Flint Water Crisis: Where We Go From Here

Noah Cicurel

Associate Editor

Loyola University Chicago School of Law, JD 2022

There is poison in the water. The Flint water crisis has ravaged the city of Flint, Michigan, permanently altering how many in the community see the role of government.

On August 20th, Michigan Attorney General Dana Nessel announced a $600 million settlement between several state actors and victims of the Flint water crisis. Finally, six years after exposing residents to dangerous levels of lead in the water, the residents of Flint will receive their duly needed compensation. Unfortunately, it may be too little, too late for Flint, and there is little to prevent the crisis from repeating itself elsewhere without deliberate action.

Catastrophe unfolds

In what was believed to be a cost-saving measure, the City of Flint, led by Emergency Manager Darnell Earley, switched from purchasing its water from the City of Detroit, planned to join the Karegnondi Water Authority and build a pipeline to Lake Huron. While Flint would need to start treating its own water, the city would save an estimated $200 million over 25 years by making the switch. However, while the pipeline was being built, the city connected to the Flint River in April 2014. Residents quickly realized a calamity was unfolding before their eyes.

During this time, Flint was no longer treating its water for corrosion and was in violation of EPA’s Lead and Copper Rule (“LCR”). Instead, Michigan’s Department of Environmental Quality (now known as EGLE), adopted the “wait and see” method to study how to treat the water. Like most major cities in the United States, Flint still has lead service lines through the city. Experts found that “[w]ithout treatment, the protective coating on the inside of the pipes that built up over the years from Detroit’s water likely disappeared. And that’s what caused lead levels to spike in many homes in Flint.” It took the EPA until June 2015 to openly warn the public in a memo about “High Lead Levels in Flint.”

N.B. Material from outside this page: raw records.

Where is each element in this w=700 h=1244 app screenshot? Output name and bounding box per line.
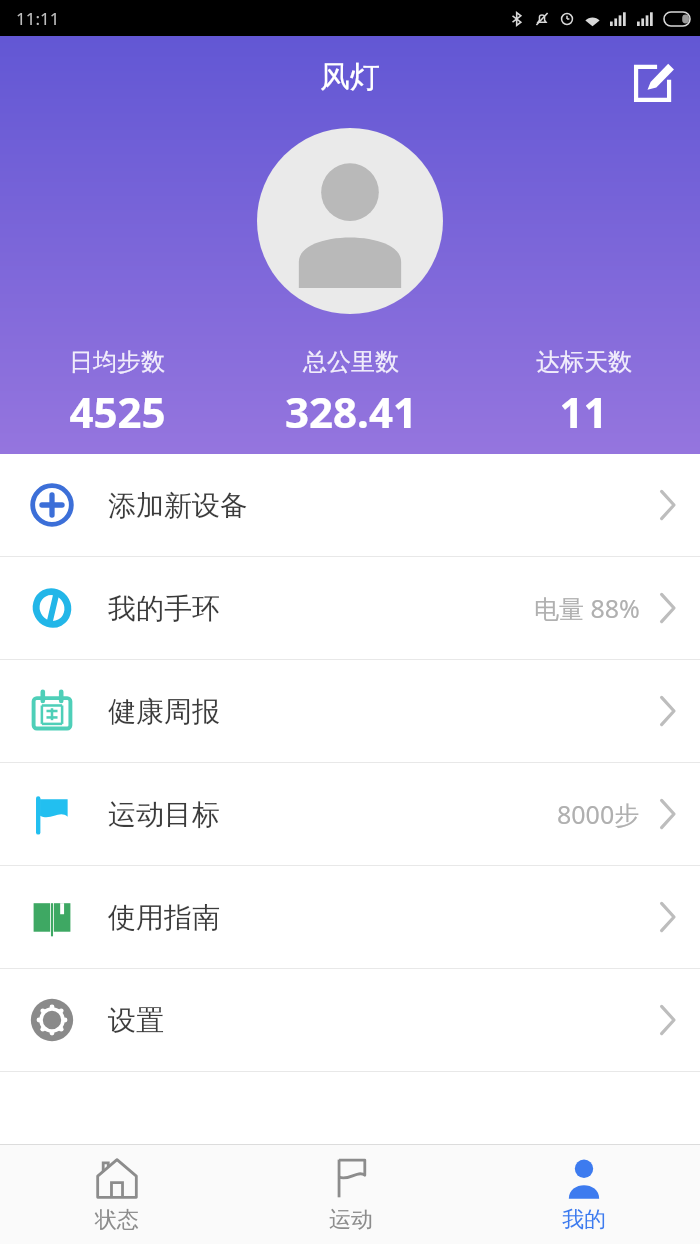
staticText: 设置 [108,1003,164,1038]
button[interactable]: 添加新设备 [0,454,700,556]
staticText: 电量 88% [534,591,640,625]
staticText: 8000步 [557,797,640,831]
button[interactable]: 我的 [467,1145,700,1244]
staticText: 使用指南 [108,900,220,935]
staticText: 我的 [562,1206,606,1234]
button[interactable]: 我的手环 [0,557,700,659]
button[interactable]: 健康周报 [0,660,700,762]
staticText: 11 [559,383,608,440]
staticText: 达标天数 [536,347,632,377]
button[interactable]: 设置 [0,969,700,1071]
button[interactable]: Edit [626,52,684,110]
staticText: 日均步数 [69,347,165,377]
button[interactable]: 状态 [0,1145,234,1244]
button[interactable]: 使用指南 [0,866,700,968]
button[interactable]: 运动 [234,1145,467,1244]
button[interactable]: 运动目标 [0,763,700,865]
staticText: 运动 [329,1206,373,1234]
staticText: 状态 [95,1206,139,1234]
staticText: 运动目标 [108,797,220,832]
staticText: 添加新设备 [108,488,248,523]
staticText: 健康周报 [108,694,220,729]
staticText: 总公里数 [303,347,399,377]
staticText: 4525 [69,383,166,440]
staticText: 风灯 [320,58,380,96]
staticText: 328.41 [285,383,417,440]
staticText: 11:11 [16,7,60,30]
staticText: 我的手环 [108,591,220,626]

Lead as a major health risk

Exposure to lead has “been linked to damage to the central and peripheral nervous system, learning disabilities, shorter stature, impaired hearing, and impaired formation and function of blood cells.” Complications due to lead and legionella contamination are often worsened when not immediately treated. Thousands in Flint will feel the effects of this disaster for the rest of their lives.

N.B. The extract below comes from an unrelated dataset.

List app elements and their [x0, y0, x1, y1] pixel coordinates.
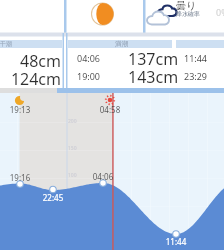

Under EPA’s LCR, if lead reaches a level of 15 parts per billion (ppb), the local government must take specific corrosion treatment efforts, notify all residents in the area and increase the pace of replacing copper and lead service lines. While the federal government set the threshold, “there is no safe level of exposure” to lead.


For that reason, groups such as the NRDC argue the EPA’s LCR is not going far enough to protect communities and urges regulators to tighten restrictions. Rather than the current 14 years to replace all lead service lines, the new revisions extend the deadline to 33 years. State regulators are also not doing enough. Even Michigan, which updated its LCR in 2018, will not replace its lead service lines until 2041. While lowering its lead action level to 12 ppb, this will not take effect until 2025. The NRDC recommends a lead action level of 5 ppb.

The settlement

Recipients of the $600 million settlement include “[a]ll owners and renters of residential property in Flint who received Flint water between April 25, 2014 and July 31, 2016.” The funds will be divided among four groups, the largest being “Minor Children Settlement Categories” who will receive approximately 79.5% of the fund. Full details of the settlementagreement are expected by October. The state of Michigan has already spent over $409 million to deal with the crisis.

Where’s and what’s next?

Flint is only one example of the massive lead exposure occurring across the United States and why local regulators cannot look to cut corners. Over 18 million Americans were exposed to lead in their drinking water in 2015. Exposure often comes from the over 10 million lead service lines still in use across the country. In Newark, New Jersey, the city that reported a level of 47.8 ppb in December 2018, one home found lead as high as 953 ppb. Today, Chicago has an EPA lead average action level of 19.5 ppb.

While replacing these lines will be costly, the Flint water crisis shows why regulators must strengthen their efforts. In Chicago, it may cost as much as $4.5 billion to replace the estimated 300,000 to 500,000 lead service lines. This cost is surely worth the economic and human toll Flint has been forced to face.